I've successfully build several scraper robots with it and it works just
fine ! The only drawback is too little documentation, at least for me !

Peter Szinek

10/11/2006 12:23:00 PM

Hi,

Well, in my opinion it is still far easier to work on the exported
page text (i.e. remove MediaWiki 'markup' from there) than to scrape
HTML. Tools like scrAPI (or any reasonably working web extraction tool I
know of) are great if your input page is machine-generated and more or
less regular.

However, a wiki page does not fit into this category at all, since it is
not generated and (can be) totally irregular. For some pages you could
do well with HTML scraping (maybe even a lot of them), but IMHO it would
be *very* hard to develop a really generic solution, working for, say
99% of the pages. (Unless all needed text blocks of wikipedia can be
queried wit the same CSS selector, and no other blocks of HTML would be
matched - this is possible, but quite unlikely).

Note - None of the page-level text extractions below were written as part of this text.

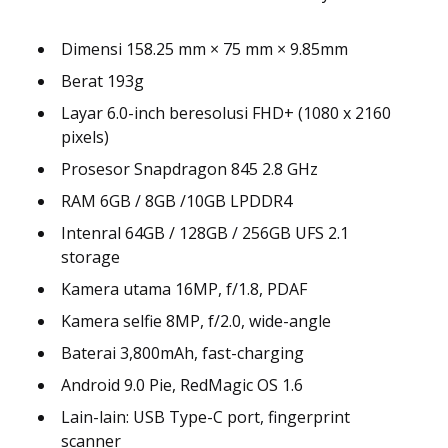
Dimensi 158.25 mm × 75 mm × 9.85mm
Berat 193g
Layar 6.0-inch beresolusi FHD+ (1080 x 2160
pixels)
Prosesor Snapdragon 845 2.8 GHz
RAM 6GB / 8GB /10GB LPDDR4
Intenral 64GB / 128GB / 256GB UFS 2.1
storage
Kamera utama 16MP, f/1.8, PDAF
Kamera selfie 8MP, f/2.0, wide-angle
Baterai 3,800mAh, fast-charging
Android 9.0 Pie, RedMagic OS 1.6
Lain-lain: USB Type-C port, fingerprint
scanner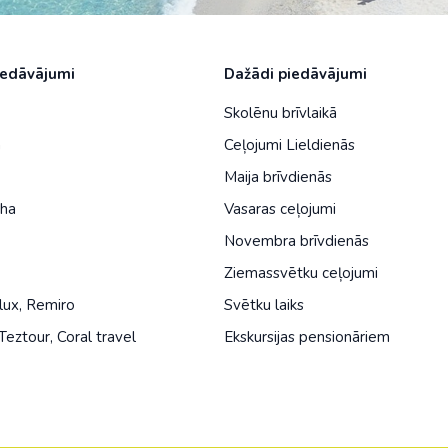
iedāvājumi
Dažādi piedāvājumi
Skolēnu brīvlaikā
a
Ceļojumi Lieldienās
Maija brīvdienās
iha
Vasaras ceļojumi
Novembra brīvdienās
Ziemassvētku ceļojumi
lux
,
Remiro
Svētku laiks
Teztour
,
Coral travel
Ekskursijas pensionāriem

OTOH, the exported text is not that hairy - for the first sight you
would not need more than 10 regexes to clean up the 'markup' (like [[
]], {{ }} etc). I did not say it is a trivial task, but once you do it
it will always will work properly - whereas with the HTML scraping you
can be never sure. Or did I misunderstand the problem?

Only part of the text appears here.